There are lies and there are myths; lies are generally easier to spot, and myths present a different, subtler trap. They are often based on a plausible half-truth and can lead you astray if you start to act on them.
We encounter myths in most realms of human endeavor, and the discipline of strategic thinking is no exception.
Here are five of the most damaging ones in business:
Myth 1: Strategy is about the long-term and leaders who stick to their strategy through downturns as well as upturns and ignore surface noise do very well.
It's wrong because it's precisely when long-held assumptions are challenged that strategic changes happen. A strategy is about what you are going to do now to shape the future.
Myth 2: Disruptors change strategy all the time.
It's wrong because most of the innovative new products and services reflect a single, consistent strategy.
Myth 3: Competitive advantage is dead.
It's wrong because the full truth is not that competitive advantage is dead, but that you need to rely on multiple advantages rather than just the one.
Myth 4: You don’t really need a strategy; you just need to be agile.
It's wrong because agility is not a strategy; it's a valuable capability, but cannot permanently affect a competitive position unless there is a strategist taking the right decisions about where to direct that capability.
Myth 5: You need a digital strategy.
It's wrong because you don’t want a strategy for digital, IT, finance, HR or anything else; just a strategy for the business.

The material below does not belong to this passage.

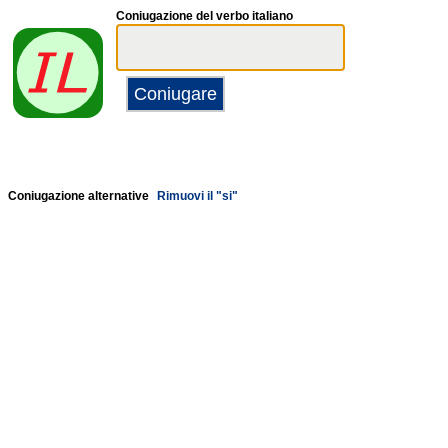
Coniugazione del verbo italiano
Coniugazione alternative
Rimuovi il "si"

The way to address digital is to think through the assumptions about how your business works and ask yourself if they are still valid, and how digital applies.
In our uncertain world, fundamentals are changing so we need to think about them, whether they are valid in the short- or long-term. Play to win the short games that will enable you to prevail in the long ones. Think deep to act fast. A strategy is still what it has always been: the art of taking action under the pressure of the most challenging conditions.